Extract the records in full, leaving every picture out.
--- START ---
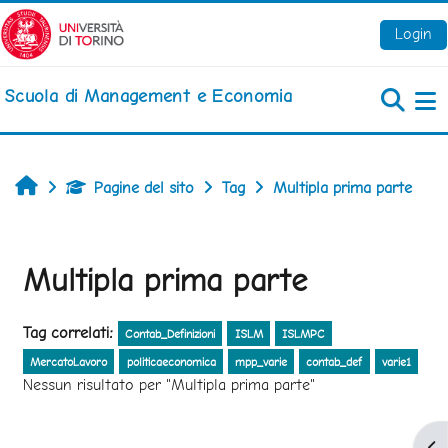
Vai al contenuto principale
Login
Scuola di Management e Economia
Pa
Home
Pagine del sito
Tag
Multipla prima parte
Multipla prima parte
Tag correlati:
Contab_Definizioni
ISLM
ISLMPC
MercatoLavoro
politicaeconomica
mpp_varie
contab_def
varie1
Nessun risultato per "Multipla prima parte"
Apr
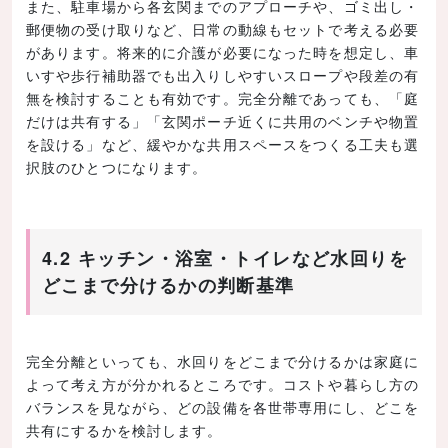
また、駐車場から各玄関までのアプローチや、ゴミ出し・
郵便物の受け取りなど、日常の動線もセットで考える必要
があります。将来的に介護が必要になった時を想定し、車
いすや歩行補助器でも出入りしやすいスロープや段差の有
無を検討することも有効です。完全分離であっても、「庭
だけは共有する」「玄関ポーチ近くに共用のベンチや物置
を設ける」など、緩やかな共用スペースをつくる工夫も選
択肢のひとつになります。
4.2 キッチン・浴室・トイレなど水回りを
どこまで分けるかの判断基準
完全分離といっても、水回りをどこまで分けるかは家庭に
よって考え方が分かれるところです。コストや暮らし方の
バランスを見ながら、どの設備を各世帯専用にし、どこを
共有にするかを検討します。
--- END ---
### RESULT OF THIS TASK
Vai al contenuto principale
Login
Scuola di Management e Economia
Pa
Home
Pagine del sito
Tag
Multipla prima parte
Multipla prima parte
Tag correlati:
Contab_Definizioni
ISLM
ISLMPC
MercatoLavoro
politicaeconomica
mpp_varie
contab_def
varie1
Nessun risultato per "Multipla prima parte"
Apr
また、駐車場から各玄関までのアプローチや、ゴミ出し・
郵便物の受け取りなど、日常の動線もセットで考える必要
があります。将来的に介護が必要になった時を想定し、車
いすや歩行補助器でも出入りしやすいスロープや段差の有
無を検討することも有効です。完全分離であっても、「庭
だけは共有する」「玄関ポーチ近くに共用のベンチや物置
を設ける」など、緩やかな共用スペースをつくる工夫も選
択肢のひとつになります。
4.2 キッチン・浴室・トイレなど水回りを
どこまで分けるかの判断基準
完全分離といっても、水回りをどこまで分けるかは家庭に
よって考え方が分かれるところです。コストや暮らし方の
バランスを見ながら、どの設備を各世帯専用にし、どこを
共有にするかを検討します。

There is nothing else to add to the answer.